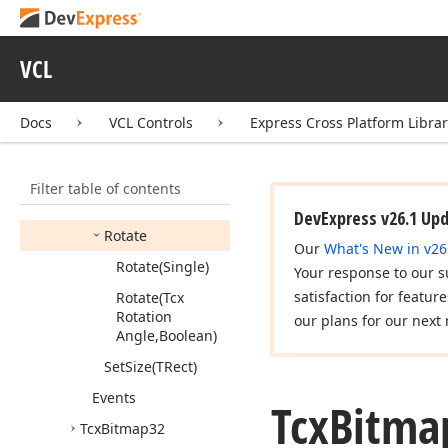
Begin
Update
Cancel
Update
VCL
Copy
Bitmap
Dormant
Docs
VCL Controls
Express Cross Platform Libra
End
Update
(Boolean)
Filter table of contents
Flip
(Boolean,Boolean)
DevExpress v26.1 Up
Rotate
Our
What's New in v26
Rotate
(Single)
Your response to our s
satisfaction for featur
Rotate
(Tcx
Rotation
our plans for our next 
Angle,Boolean)
Set
Size
(TRect)
Events
Tcx
Bitma
Tcx
Bitmap32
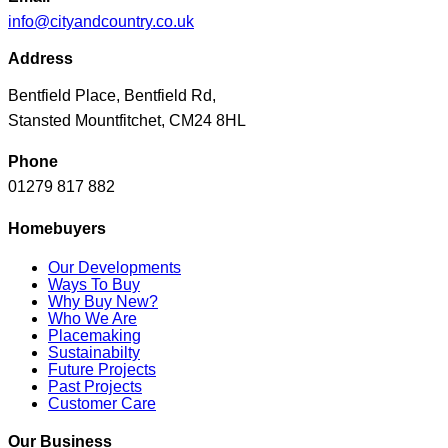
info@cityandcountry.co.uk
Address
Bentfield Place, Bentfield Rd,
Stansted Mountfitchet, CM24 8HL
Phone
01279 817 882
Homebuyers
Our Developments
Ways To Buy
Why Buy New?
Who We Are
Placemaking
Sustainabilty
Future Projects
Past Projects
Customer Care
Our Business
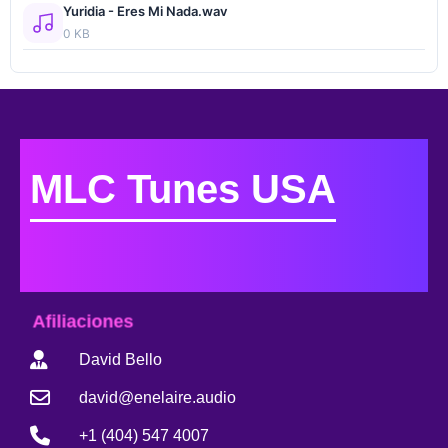
Yuridia - Eres Mi Nada.wav
0 KB
MLC Tunes USA
Afiliaciones
David Bello
david@enelaire.audio
+1 (404) 547 4007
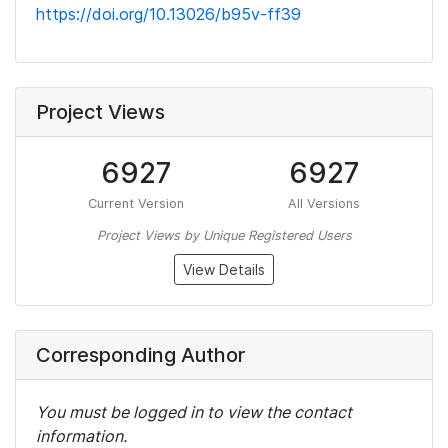
https://doi.org/10.13026/b95v-ff39
Project Views
6927
6927
Current Version
All Versions
Project Views by Unique Registered Users
View Details
Corresponding Author
You must be logged in to view the contact
information.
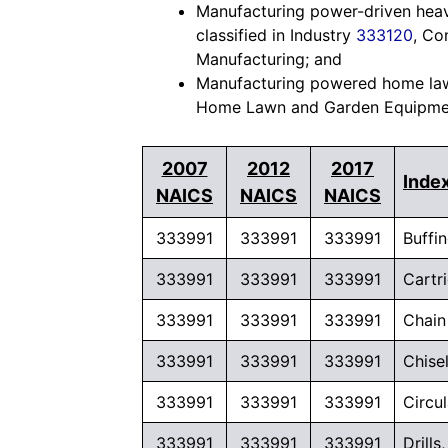
Manufacturing power-driven heav
classified in Industry
333120
, Co
Manufacturing; and
Manufacturing powered home lawn
Home Lawn and Garden Equipmen
2007
2012
2017
Index
NAICS
NAICS
NAICS
333991
333991
333991
Buffi
333991
333991
333991
Cartr
333991
333991
333991
Chain
333991
333991
333991
Chise
333991
333991
333991
Circu
333991
333991
333991
Drill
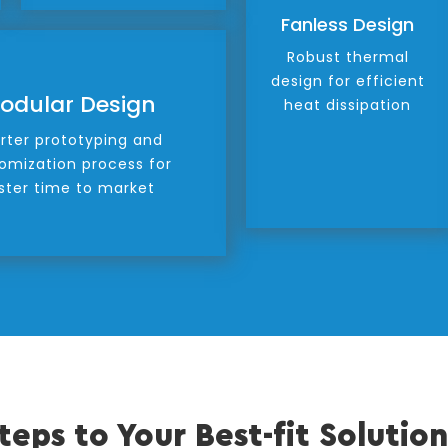
Fanless Design
Robust thermal
design for efficient
odular Design
heat dissipation
rter prototyping and
omization process for
ster time to market
teps to Your Best-fit Solution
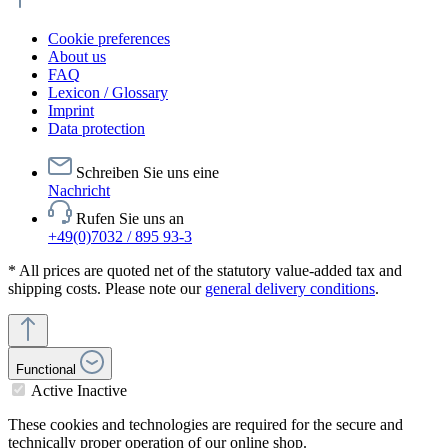
Cookie preferences
About us
FAQ
Lexicon / Glossary
Imprint
Data protection
Schreiben Sie uns eine
Nachricht
Rufen Sie uns an
+49(0)7032 / 895 93-3
* All prices are quoted net of the statutory value-added tax and
shipping costs. Please note our
general delivery conditions
.
Functional
Active
Inactive
These cookies and technologies are required for the secure and
technically proper operation of our online shop.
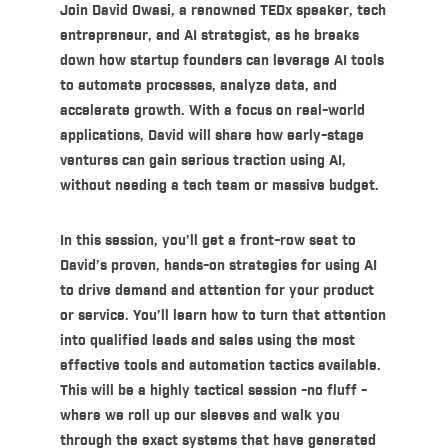
Join
David Owasi
, a renowned
TEDx speaker
, tech
entrepreneur, and AI strategist, as he breaks
down how startup founders can leverage AI tools
to automate processes, analyze data, and
accelerate growth. With a focus on real-world
applications, David will share how early-stage
ventures can gain serious traction using AI,
without needing a tech team or massive budget.
In this session, you’ll get a front-row seat to
David’s proven, hands-on strategies for using AI
to drive demand and attention for your product
or service. You’ll learn how to turn that attention
into qualified leads and sales using the most
effective tools and automation tactics available.
This will be a highly tactical session -no fluff -
where we roll up our sleeves and walk you
through the exact systems that have generated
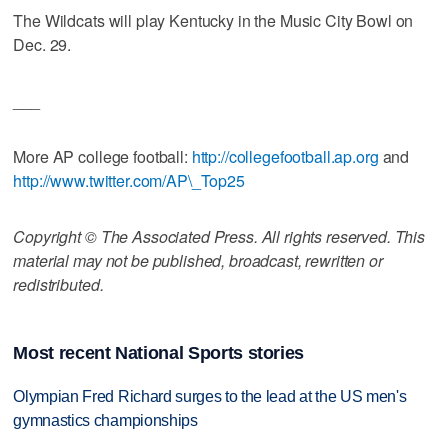
The Wildcats will play Kentucky in the Music City Bowl on
Dec. 29.
___
More AP college football:
http://collegefootball.ap.org
and
http://www.twitter.com/AP\_Top25
Copyright © The Associated Press. All rights reserved. This
material may not be published, broadcast, rewritten or
redistributed.
Most recent National Sports stories
Olympian Fred Richard surges to the lead at the US men's
gymnastics championships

-.-.-

Which lines in the data above hold the string "Boolean"? Show each one.

Expected output —
(Boolean)
(Boolean,Boolean)
Angle,Boolean)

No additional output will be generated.